"Conflito com a oposição e rumores de uma suposta conspiração americana suscitam comparações entre situação do boliviano e a do presidente chileno, vítima de golpe em 1973"
Elias Roma Neto escreveu no Jornal do Commercio de domingo:
“Evo Morales será um novo Salvador Allende? A Bolívia seguirá os passos do Chile de 1973? Estamos próximos de um novo golpe de Estado na América Latina? Estas questões foram levantadas recentemente pelo presidente da Venezuela, Hugo Chávez, e que repercutiram no mundo todo. Segundo o líder venezuelano – aliado de Morales e vítima, ele próprio, de uma tentativa de golpe em 2002 –, um novo cenário de mobilização para derrubar um presidente da América do Sul estaria se configurando, tendo, inclusive, apoio dos Estados Unidos. Acusações semelhantes aos EUA foram feitas durante os incidentes chilenos, e documentos liberados pela Central de Inteligência Americana (CIA) este mês comprovaram o interesse americano em impedir a posse de Allende.
A atual situação na Bolívia é de divisão entre as maiorias indígenas – aliadas do presidente Evo Morales – e os departamentos (Estados) ricos de Pando, Beni, Santa Cruz e Tarija. A oposição discorda do governo sobre a destinação dos lucros provenientes do gás produzido nessas regiões, que Morales usa para conceder benefícios a idosos. Por conta disso, tentam a autonomia, o que dividiria a Bolívia entre uma banda rica e outra pobre. Os mais recentes conflitos resultaram na expulsão do embaixador americano na Bolívia, Philip Goldberg, segundo Morales, por ele estar incitando protestos para desestabilizar seu governo.
Já Allende havia assumido o poder no Chile em 1970 e implementava medidas socialistas para recuperar a economia, gerando indisposições entre seus partidários, os mais humildes, e a elite chilena. Após um ano de bons resultados, em 1972 a inflação aumentou consideravelmente, principalmente devido à desvalorização do principal produto de exportação do país, o cobre. Allende voltou ser pressionado, até que sofreu o golpe em 1973. Foi achado morto no palácio presidencial de La Moneda, após o local ser bombardeado por militares liderados por Augusto Pinochet. Testemunhas dizem que ele se suicidou.
Para os especialistas ouvidos pelo JC, existem pontos em comum entre as duas histórias, assim como também há grandes diferenças. A maior delas se refere ao contexto em que está inserido o continente no momento. “Uma diferença grande é que o Chile estava sozinho naquela ocasião. Hoje, há muitos países olhando para a Bolívia e isso pesa muito. O Brasil, por exemplo, tem uma posição de líder na América do Sul, e Lula já afirmou que não irá aceitar um posicionamento de autonomia por parte dos Estados insatisfeitos”, avalia o professor Frederico Katz, do Núcleo de Estudos para América Latina (Neal) da Universidade Católica de Pernambuco (Unicap).

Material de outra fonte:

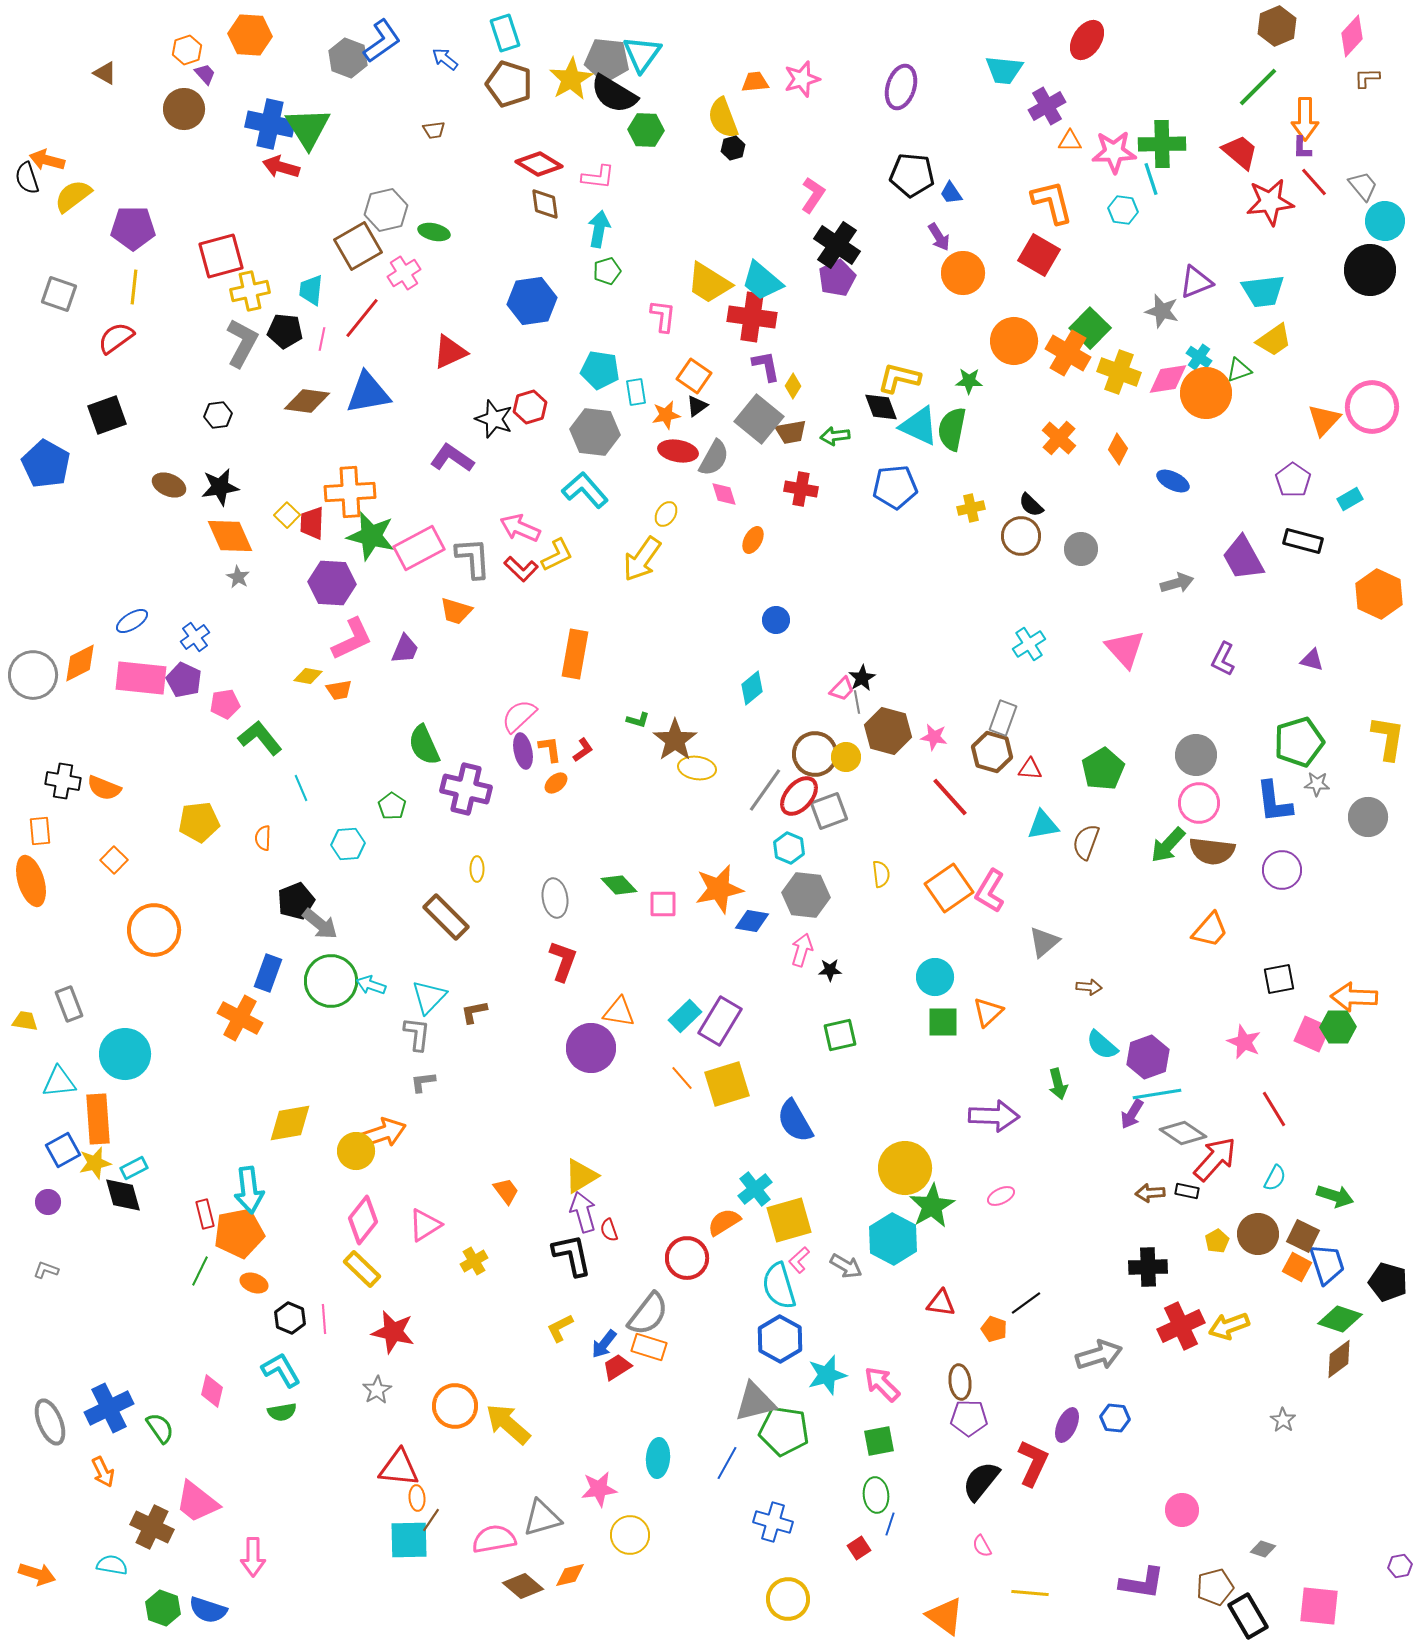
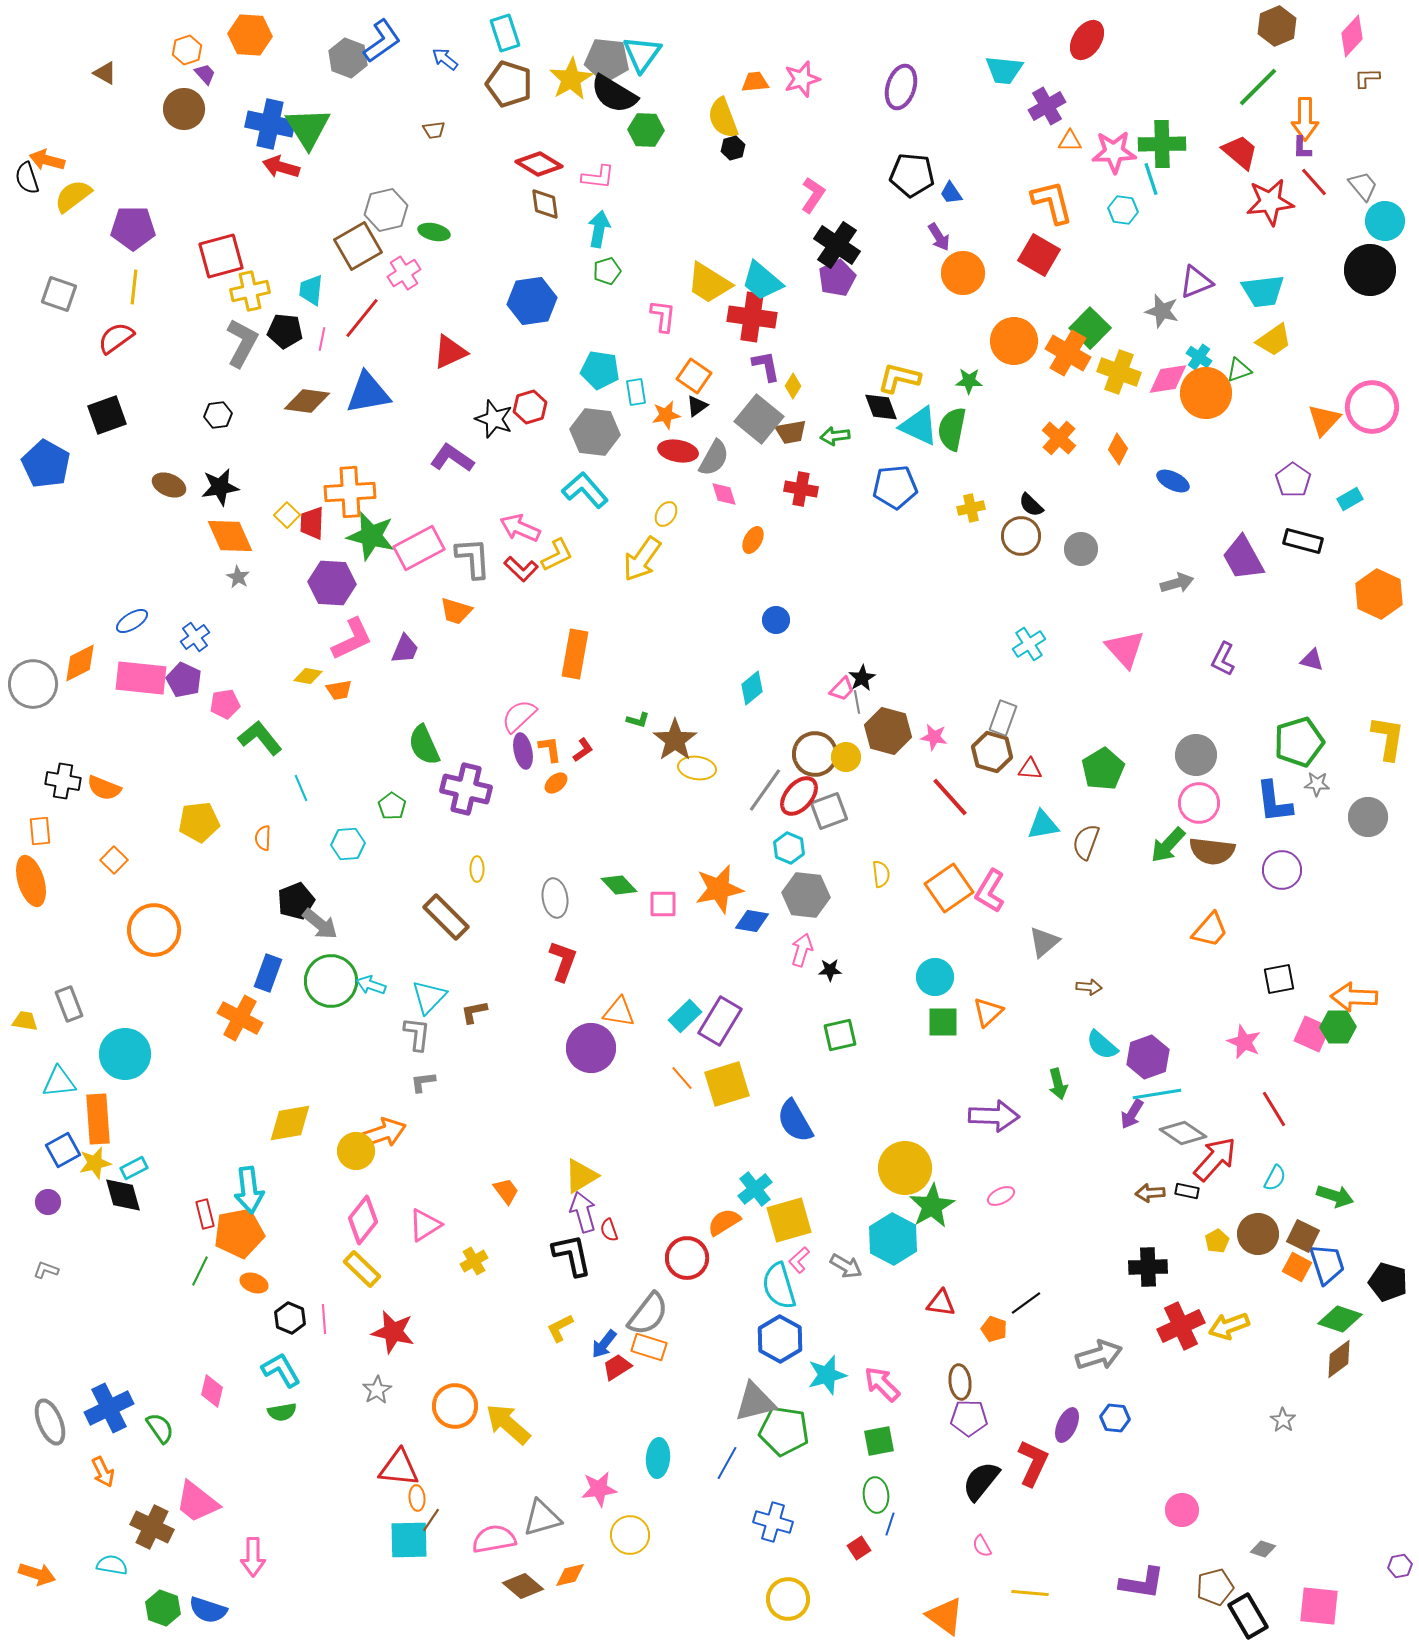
gray circle at (33, 675): moved 9 px down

Compartilha da mesma opinião a professora Maria Tereza Toríbio, do Núcleo de Estudos das Américas (Nucleas) da Universidade Estadual do Rio de Janeiro (UERJ). Para ela, a Guerra Fria foi essencial para uma maior participação americana na queda de Allende, e hoje em dia há uma maior “fiscalização” por meio dos próprios países da América do Sul.
“Quando houve o golpe contra Allende, tinha o problema dos EUA. Não que hoje não exista influência, mas com a política de Bush voltada para o Oriente Médio e a resistência ao imperialismo por meio dos países da América do Sul – de forma agressiva, com Hugo Chávez, ou diplomática, como Brasil e argentina – a conjuntura é outra. Há interesses americanos, mas não existe uma preocupação tão grande”, afirma.
Por outro lado, o cientista político e escritor Luiz Alberto Moniz Bandeira defende que os EUA tiveram uma maior participação nos incidentes bolivianos . Apesar disso, segundo ele, não há como fazer maiores comparações entre os momentos históricos. “Não há muitas semelhanças, porque as condições domésticas e internacionais, em 2008, são muito diversas das de 1973. E Allende tinha um projeto muito mais ambicioso que o de Morales”, explica”.